= TASK ITEM =
For the word "slider", search the records and show each line in which it occurs.

= DATA FOR THIS EXERCISE =
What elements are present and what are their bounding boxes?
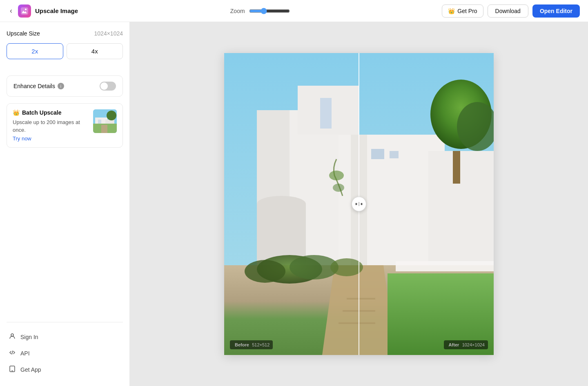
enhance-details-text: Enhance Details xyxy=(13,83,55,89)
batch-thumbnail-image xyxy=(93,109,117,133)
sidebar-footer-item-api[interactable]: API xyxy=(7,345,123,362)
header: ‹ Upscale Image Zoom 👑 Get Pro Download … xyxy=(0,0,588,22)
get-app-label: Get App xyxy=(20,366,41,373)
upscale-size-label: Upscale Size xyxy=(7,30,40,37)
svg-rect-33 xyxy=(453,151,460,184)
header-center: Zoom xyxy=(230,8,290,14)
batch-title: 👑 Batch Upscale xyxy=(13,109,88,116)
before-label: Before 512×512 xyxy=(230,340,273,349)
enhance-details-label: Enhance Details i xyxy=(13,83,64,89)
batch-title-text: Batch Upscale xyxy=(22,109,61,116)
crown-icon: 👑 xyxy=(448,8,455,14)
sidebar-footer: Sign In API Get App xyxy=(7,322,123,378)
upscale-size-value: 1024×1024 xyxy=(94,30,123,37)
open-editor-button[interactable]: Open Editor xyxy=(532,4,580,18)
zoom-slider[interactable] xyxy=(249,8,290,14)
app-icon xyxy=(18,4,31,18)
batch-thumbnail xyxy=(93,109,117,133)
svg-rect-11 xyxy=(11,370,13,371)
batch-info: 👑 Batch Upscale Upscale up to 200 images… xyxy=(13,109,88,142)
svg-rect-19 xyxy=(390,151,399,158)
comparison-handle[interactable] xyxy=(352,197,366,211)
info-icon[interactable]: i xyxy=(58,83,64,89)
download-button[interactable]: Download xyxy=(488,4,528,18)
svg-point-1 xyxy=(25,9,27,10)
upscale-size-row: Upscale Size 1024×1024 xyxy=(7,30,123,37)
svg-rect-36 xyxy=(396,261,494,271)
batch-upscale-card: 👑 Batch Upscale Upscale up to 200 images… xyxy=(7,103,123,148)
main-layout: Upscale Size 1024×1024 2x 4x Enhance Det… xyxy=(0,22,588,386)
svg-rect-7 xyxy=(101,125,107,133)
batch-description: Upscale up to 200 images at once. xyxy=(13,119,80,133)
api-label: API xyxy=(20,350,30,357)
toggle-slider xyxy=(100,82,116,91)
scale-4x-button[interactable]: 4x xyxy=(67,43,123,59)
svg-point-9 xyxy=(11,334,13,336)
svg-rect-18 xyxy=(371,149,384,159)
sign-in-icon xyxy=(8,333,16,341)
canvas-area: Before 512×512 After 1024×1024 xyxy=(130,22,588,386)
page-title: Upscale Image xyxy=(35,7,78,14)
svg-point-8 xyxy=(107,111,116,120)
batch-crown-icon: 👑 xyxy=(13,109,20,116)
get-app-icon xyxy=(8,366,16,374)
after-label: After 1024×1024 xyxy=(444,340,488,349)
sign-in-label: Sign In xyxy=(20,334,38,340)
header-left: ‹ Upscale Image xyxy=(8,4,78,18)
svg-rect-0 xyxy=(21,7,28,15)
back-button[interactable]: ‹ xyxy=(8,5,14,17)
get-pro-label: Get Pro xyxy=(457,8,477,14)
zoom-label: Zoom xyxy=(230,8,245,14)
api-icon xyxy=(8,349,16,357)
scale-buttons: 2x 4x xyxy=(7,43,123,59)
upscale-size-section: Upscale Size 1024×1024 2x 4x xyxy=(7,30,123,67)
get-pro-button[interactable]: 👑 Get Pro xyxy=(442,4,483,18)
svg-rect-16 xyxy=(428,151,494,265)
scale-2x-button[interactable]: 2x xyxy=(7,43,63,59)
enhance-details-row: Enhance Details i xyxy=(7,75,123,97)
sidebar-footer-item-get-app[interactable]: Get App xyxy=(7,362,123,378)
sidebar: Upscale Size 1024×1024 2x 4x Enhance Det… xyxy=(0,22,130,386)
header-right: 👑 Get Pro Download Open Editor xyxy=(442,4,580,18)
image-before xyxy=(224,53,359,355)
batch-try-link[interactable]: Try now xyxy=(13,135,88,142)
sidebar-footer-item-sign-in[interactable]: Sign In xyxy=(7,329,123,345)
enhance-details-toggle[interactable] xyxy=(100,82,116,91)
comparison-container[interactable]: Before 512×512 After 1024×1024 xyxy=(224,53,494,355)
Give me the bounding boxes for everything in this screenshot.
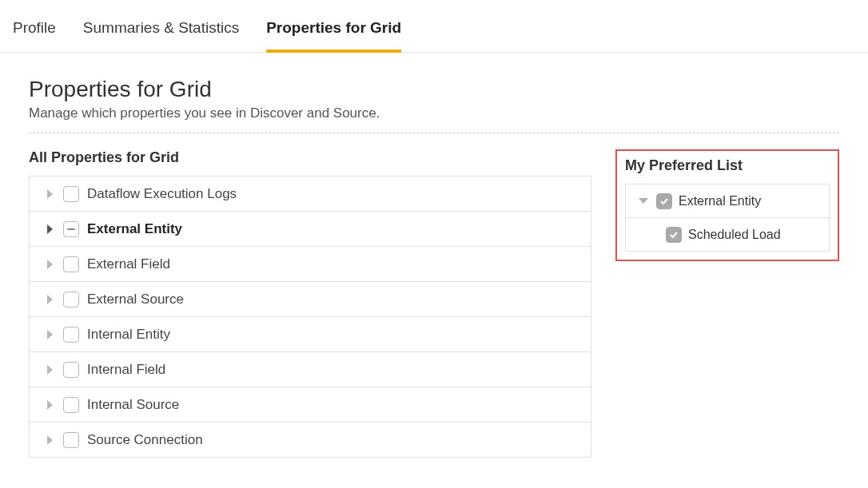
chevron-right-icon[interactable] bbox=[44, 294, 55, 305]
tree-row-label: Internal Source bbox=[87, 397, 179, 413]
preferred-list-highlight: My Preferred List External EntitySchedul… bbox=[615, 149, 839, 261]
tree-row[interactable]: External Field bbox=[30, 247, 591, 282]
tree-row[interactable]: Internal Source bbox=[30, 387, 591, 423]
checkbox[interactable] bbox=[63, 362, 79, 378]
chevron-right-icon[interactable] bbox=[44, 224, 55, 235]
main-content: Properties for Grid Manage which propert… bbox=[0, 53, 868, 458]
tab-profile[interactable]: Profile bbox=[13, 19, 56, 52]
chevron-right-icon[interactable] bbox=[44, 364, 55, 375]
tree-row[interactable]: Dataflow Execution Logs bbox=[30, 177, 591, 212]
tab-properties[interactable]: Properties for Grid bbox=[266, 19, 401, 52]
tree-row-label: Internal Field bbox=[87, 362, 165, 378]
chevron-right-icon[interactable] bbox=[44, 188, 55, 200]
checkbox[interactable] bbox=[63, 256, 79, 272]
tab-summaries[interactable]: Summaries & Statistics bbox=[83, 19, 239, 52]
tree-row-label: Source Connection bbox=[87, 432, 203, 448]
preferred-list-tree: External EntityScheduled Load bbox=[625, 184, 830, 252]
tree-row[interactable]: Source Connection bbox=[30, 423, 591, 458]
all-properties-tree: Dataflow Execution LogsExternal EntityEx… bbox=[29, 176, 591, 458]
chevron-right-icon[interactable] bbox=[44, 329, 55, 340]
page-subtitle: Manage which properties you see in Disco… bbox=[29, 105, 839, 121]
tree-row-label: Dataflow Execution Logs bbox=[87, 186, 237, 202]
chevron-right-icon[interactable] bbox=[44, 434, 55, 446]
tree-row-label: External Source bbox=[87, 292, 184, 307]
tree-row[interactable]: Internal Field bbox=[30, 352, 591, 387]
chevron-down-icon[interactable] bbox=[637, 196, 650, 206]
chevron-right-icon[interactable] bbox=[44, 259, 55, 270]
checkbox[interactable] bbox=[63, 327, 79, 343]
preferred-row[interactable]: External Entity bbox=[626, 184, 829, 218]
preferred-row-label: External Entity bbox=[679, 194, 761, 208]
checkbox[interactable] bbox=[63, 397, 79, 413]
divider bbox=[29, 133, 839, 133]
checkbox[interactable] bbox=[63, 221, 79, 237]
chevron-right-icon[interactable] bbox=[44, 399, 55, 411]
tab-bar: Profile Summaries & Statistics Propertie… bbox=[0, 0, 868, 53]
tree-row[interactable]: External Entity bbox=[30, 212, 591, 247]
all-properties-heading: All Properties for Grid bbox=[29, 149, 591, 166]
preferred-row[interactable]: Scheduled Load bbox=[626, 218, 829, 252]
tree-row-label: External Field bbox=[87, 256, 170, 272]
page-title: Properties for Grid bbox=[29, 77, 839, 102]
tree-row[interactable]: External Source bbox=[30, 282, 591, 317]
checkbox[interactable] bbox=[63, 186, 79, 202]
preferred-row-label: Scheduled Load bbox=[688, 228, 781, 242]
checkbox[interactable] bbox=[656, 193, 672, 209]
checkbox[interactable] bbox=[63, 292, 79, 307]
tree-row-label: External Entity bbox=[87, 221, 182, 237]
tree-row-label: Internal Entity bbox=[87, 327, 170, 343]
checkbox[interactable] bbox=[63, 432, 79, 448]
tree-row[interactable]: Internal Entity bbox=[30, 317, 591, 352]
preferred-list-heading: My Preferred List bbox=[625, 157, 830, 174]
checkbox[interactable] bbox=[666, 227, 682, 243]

= SOLUTION TO THE EXERCISE =
zoom-slider[interactable] xyxy=(249,8,290,14)
toggle-slider xyxy=(100,82,116,91)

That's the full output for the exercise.